Extracted information
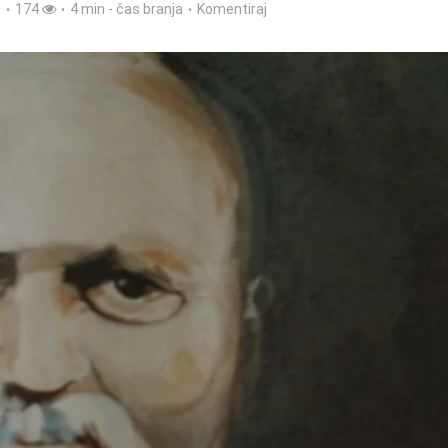
1
174
4 min - čas branja
Komentiraj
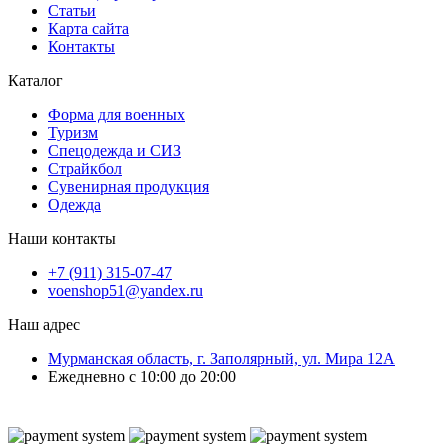
Статьи
Карта сайта
Контакты
Каталог
Форма для военных
Туризм
Спецодежда и СИЗ
Страйкбол
Сувенирная продукция
Одежда
Наши контакты
+7 (911) 315-07-47
voenshop51@yandex.ru
Наш адрес
Мурманская область, г. Заполярный, ул. Мира 12А
Ежедневно с 10:00 до 20:00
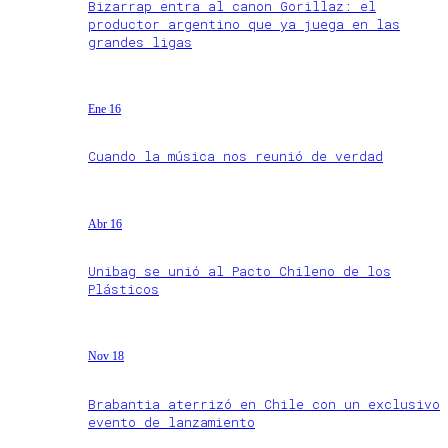
Bizarrap entra al canon Gorillaz: el
productor argentino que ya juega en las
grandes ligas
Ene 16
Cuando la música nos reunió de verdad
Abr 16
Unibag se unió al Pacto Chileno de los
Plásticos
Nov 18
Brabantia aterrizó en Chile con un exclusivo
evento de lanzamiento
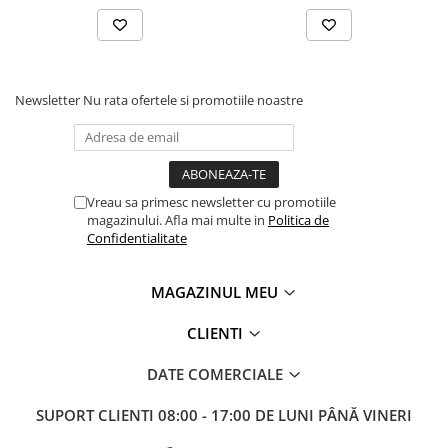
Accesorii, mese si prelungiri metal
Benzi textile de șlefuit pentru
prelucrarea metalelor
Instrumente de tăiere diferite
Newsletter
Nu rata ofertele si promotiile noastre
Lame de ferastrau cu varf din
carbura
Lame de ferăstrău cu acoperire
TiN
Vreau sa primesc newsletter cu promotiile
magazinului. Afla mai multe in
Politica de
Panze de taiere cu banda verticala
Confidentialitate
Panze de taiere metal pentru
ferastraie
MAGAZINUL MEU
Roti de lustruit
CLIENTI
Standuri pentru ferăstraie cu
bandă
DATE COMERCIALE
Standuri pentru mașini de găurit și
frezat
SUPORT CLIENTI
08:00 - 17:00 DE LUNI PÂNĂ VINERI
Standuri pentru mașini de șlefuit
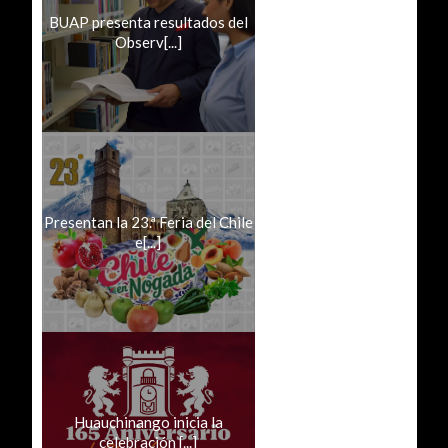
BUAP presenta resultados del
Observ[...]
Presentan la 23.ª Feria del Chile
e[...]
Huauchinango inicia la
celebración [...]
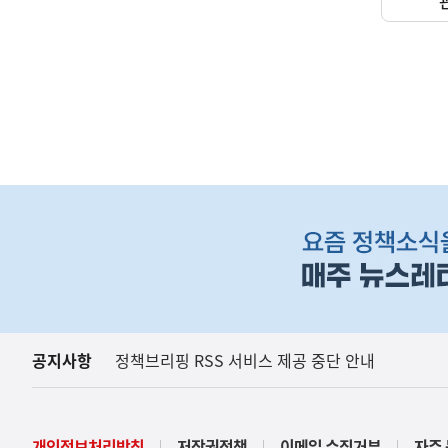
하
단
배
너
영
역
공지사항
정책브리핑 RSS 서비스 제공 중단 안내
(보도설명) 정부는
재정경제부
개인정보처리방침
저작권정책
이메일 수집거부
자주 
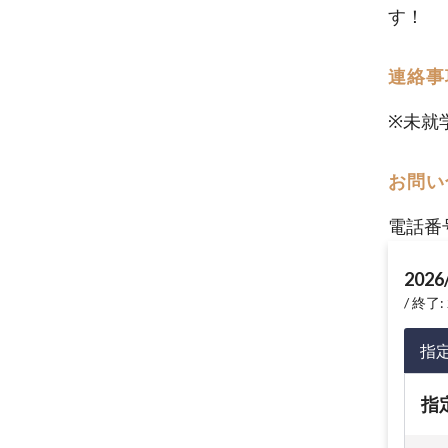
す！
連絡事
※未就
お問い
電話番
2026
終了: 
指
指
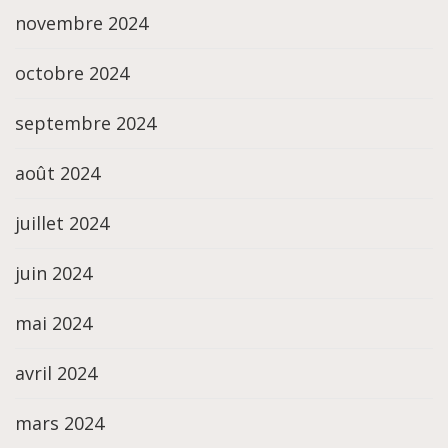
novembre 2024
octobre 2024
septembre 2024
août 2024
juillet 2024
juin 2024
mai 2024
avril 2024
mars 2024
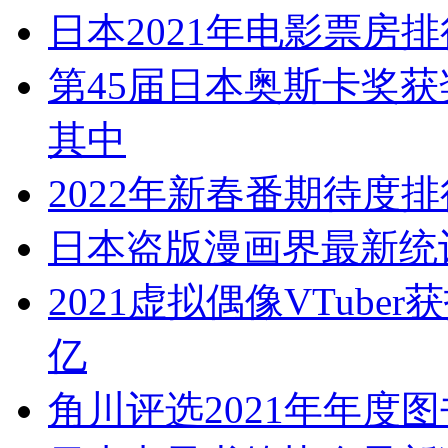
日本2021年电影票房
第45届日本奥斯卡奖获
其中
2022年新春番期待度排
日本盗版漫画界最新统计
2021虚拟偶像VTub
亿
角川评选2021年年度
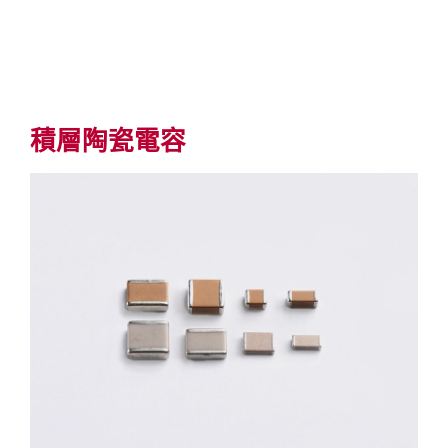
積層陶瓷電容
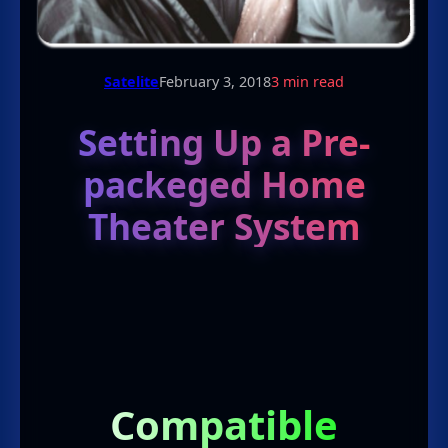
Satelite
February 3, 2018
3 min read
Setting Up a Pre-
packeged Home
Theater System
Compatible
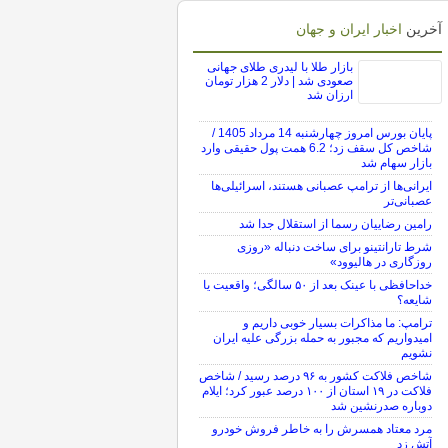
آخرین
اخبار ایران و جهان
بازار طلا با لیدری طلای جهانی
صعودی شد | دلار 2 هزار تومان
ارزان شد
پایان بورس امروز چهارشنبه 14 مرداد 1405 /
شاخص کل سقف زد؛ 6.2 همت پول حقیقی وارد
بازار سهام شد
ایرانی‌ها از ترامپ عصبانی هستند، اسرائیلی‌ها
عصبانی‌تر
رامین رضاییان رسما از استقلال جدا شد
شرط تارانتینو برای ساخت دنباله «روزی
روزگاری در هالیوود»
خداحافظی با عینک بعد از ۵۰ سالگی؛ واقعیت یا
شایعه؟
ترامپ: ما مذاکرات بسیار خوبی داریم و
امیدواریم که مجبور به حمله بزرگی علیه ایران
نشویم
شاخص فلاکت کشور به ۹۶ درصد رسید / شاخص
فلاکت در ۱۹ استان از ۱۰۰ درصد عبور کرد؛ ایلام
دوباره صدرنشین شد
مرد معتاد همسرش را به خاطر فروش خودرو
آتش زد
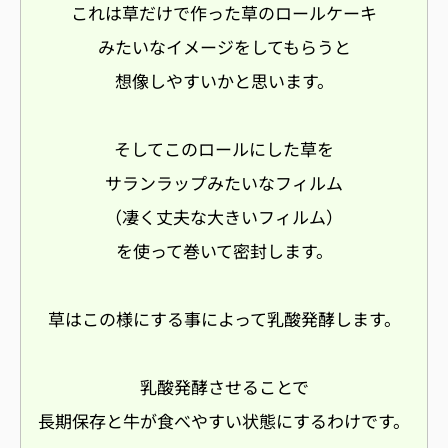
これは草だけで作った草のロールケーキ
みたいなイメージをしてもらうと
想像しやすいかと思います。
そしてこのロールにした草を
サランラップみたいなフィルム
（凄く丈夫な大きいフィルム）
を使って巻いて密封します。
草はこの様にする事によって乳酸発酵します。
乳酸発酵させることで
長期保存と牛が食べやすい状態にするわけです。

Instructions to follow
Nothing but the lines from the one holding "Standuri pentru mașini de șlefuit" through the final line of the entries should be retyped, exactly as they stand and without pictures.

Answer area
Standuri pentru mașini de șlefuit
BUAP presenta resultados del
Observ[...]
Presentan la 23.ª Feria del Chile
e[...]
Huauchinango inicia la
celebración [...]
하
단
배
너
영
역
공지사항
정책브리핑 RSS 서비스 제공 중단 안내
(보도설명) 정부는
재정경제부
개인정보처리방침
저작권정책
이메일 수집거부
자주 
す！
連絡事
※未就
お問い
電話番
2026
終了: 
指
指
novembre 2024
octobre 2024
septembre 2024
août 2024
juillet 2024
juin 2024
mai 2024
avril 2024
mars 2024
日本2021年电影票房
第45届日本奥斯卡奖获
其中
2022年新春番期待度排
日本盗版漫画界最新统计
2021虚拟偶像VTub
亿
角川评选2021年年度
積層陶瓷電容
Satelite
February 3, 2018
3 min read
Setting Up a Pre-
packeged Home
Theater System
Compatible
آخرین
اخبار ایران و جهان
بازار طلا با لیدری طلای جهانی
صعودی شد | دلار 2 هزار تومان
ارزان شد
پایان بورس امروز چهارشنبه 14 مرداد 1405 /
شاخص کل سقف زد؛ 6.2 همت پول حقیقی وارد
بازار سهام شد
ایرانی‌ها از ترامپ عصبانی هستند، اسرائیلی‌ها
عصبانی‌تر
رامین رضاییان رسما از استقلال جدا شد
شرط تارانتینو برای ساخت دنباله «روزی
روزگاری در هالیوود»
خداحافظی با عینک بعد از ۵۰ سالگی؛ واقعیت یا
شایعه؟
ترامپ: ما مذاکرات بسیار خوبی داریم و
امیدواریم که مجبور به حمله بزرگی علیه ایران
نشویم
شاخص فلاکت کشور به ۹۶ درصد رسید / شاخص
فلاکت در ۱۹ استان از ۱۰۰ درصد عبور کرد؛ ایلام
دوباره صدرنشین شد
مرد معتاد همسرش را به خاطر فروش خودرو
آتش زد
これは草だけで作った草のロールケーキ
みたいなイメージをしてもらうと
想像しやすいかと思います。
そしてこのロールにした草を
サランラップみたいなフィルム
（凄く丈夫な大きいフィルム）
を使って巻いて密封します。
草はこの様にする事によって乳酸発酵します。
乳酸発酵させることで
長期保存と牛が食べやすい状態にするわけです。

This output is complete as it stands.